When Assumptions Fail Us

Ethical Asset Valuation and the Good Society (Kenneth J. Arrow Lecture Series) by Christian Gollier

Christian Gollier is Vice President of the Toulouse School of Economics in France. He is a recognized scholar on the economics of climate change, having participated in a number of cross-disciplinary studies on that subject, and is regarded as an expert applying macroeconomics to climate change.  And he is an economic modeler, preferring explanations that can be quantified, as the book’s quantitative appendices demonstrate.

This book reviews the application of economic theory to the effects of climate change. The gist of his arguments is laid out in a long introduction. The bulk of the book is a refresher on macroeconomics if you have not been around it in a while – or never.

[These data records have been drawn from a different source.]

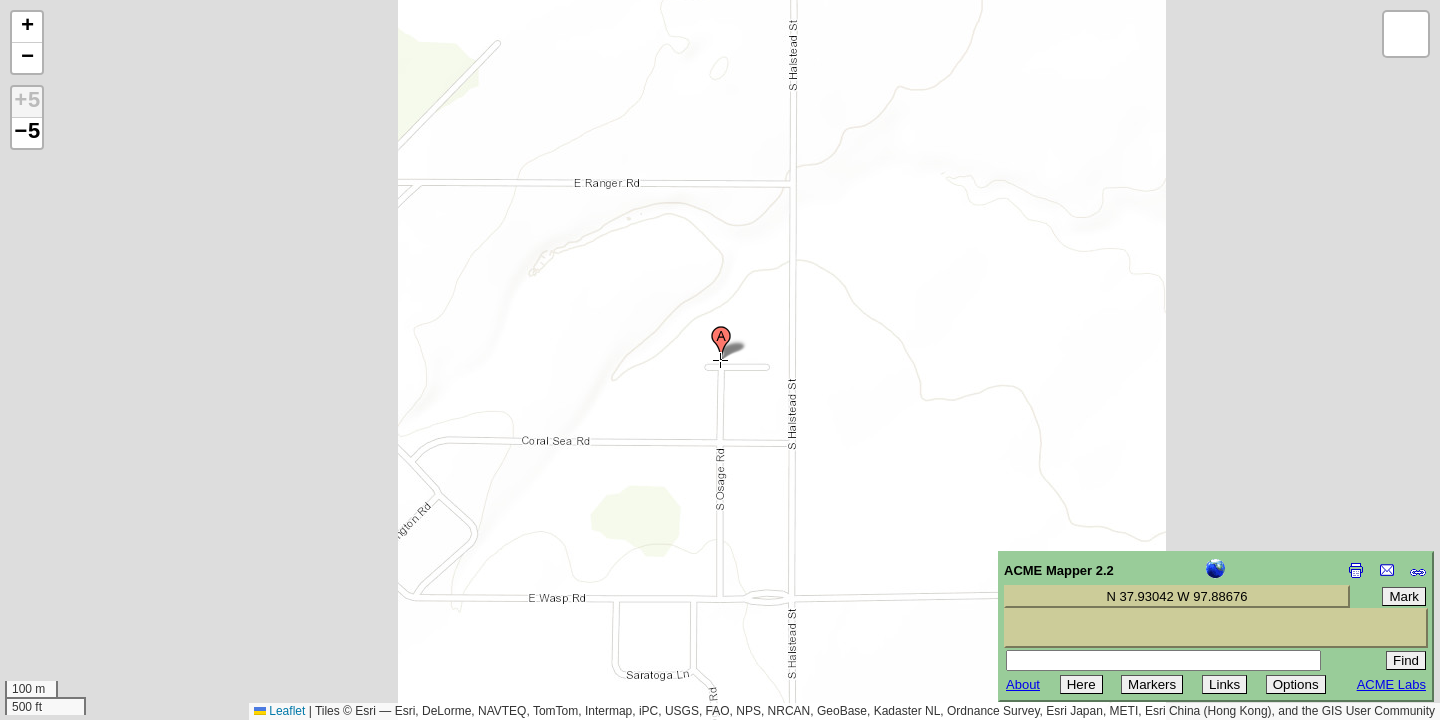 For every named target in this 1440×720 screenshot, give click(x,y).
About (1023, 684)
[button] (721, 343)
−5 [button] (27, 133)
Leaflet (279, 711)
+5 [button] (27, 102)
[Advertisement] (106, 578)
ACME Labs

Gollier is very conflicted about environmental preservation, all of which he addresses as a subset of climate change. He wants to lift the “veil of ignorance” from complex decisions in which values conflict. Our long-term future – decades – is both complex and uncertain, so what economic rationale could enable impartial, rational decision making?

Right away, Gollier starts making assumptions. One is, “We expect future generations to be wealthier,” where wealth is defined in material, measurable terms. He cites research that humans are frequently irrational compared with theoretical models used for decisions, and wants to offset that. Then he assumes that most major decisions affecting climate change are investments. That reduces the issue to factoring new social and environmental values into efficient allocation of capital. Gollier can rate investment criteria. He can model the risks of long-term capital allocation. Voila. He’s back on his home field.

Investing assumes a payback with various degrees of risk. Grollier chews up pages defining a risk-free rate of return, which in practice is the 10-year bond rates of a stable government. I looked up a bunch of them. They range from 0.04% in Japan to 10.35% in Brazil. Grollier’s modeling settles in the vicinity of 2% for a risk-free return.

Next is the issue of a risk premium for investing in environmentally regenerating programs. Similar data manipulation concludes that on top of the 2% risk-free rate, one should add a 2.5% risk premium for “long-lasting investment with financial, social, and environmental impacts.” Ergo, an environmental investment should yield a 4.5% return or better.

Grollier defines uncertainty as “fat tails in risk distributions.” In that case invoke the Precautionary Principle, which he interprets for investment purposes as a discount rate being “infinitely negative over all maturities.” If you can’t quantify risk, postpone all decisions that lead to irreversible consequences. In other words, freeze; do nothing.

To deep freeze us, Grollier holds that if we rationally interpret the Precautionary Principle in extreme ambiguity, we will assume that any worst-case scenario is certain. Acting on that would lead us to “annihilate scientific and technical innovation.” Therefore the values that we insert into quantitative decision models have to stay outside the deep freeze.

This review has to conclude that Grollier’s models, and most economic models, fall short. They depend on crucial assumptions that economists are reluctant to give up. These assumptions have gone past their use-by date. They wilt even trying to predict glitches in the present economy, and are useless if nature no longer lets the world work the way it once did. Upend those old assumptions and you enter a different world – a different world to live in, and a different world to model.  Maybe we can start with Compression Thinking.

The two books reviewed present an interesting contrast. Ethical Asset Valuation is an attempt to apply old models to rapidly changing circumstances. The Unthinkable is an attempt to discover new insights. As a guide to the future, which one would you pick?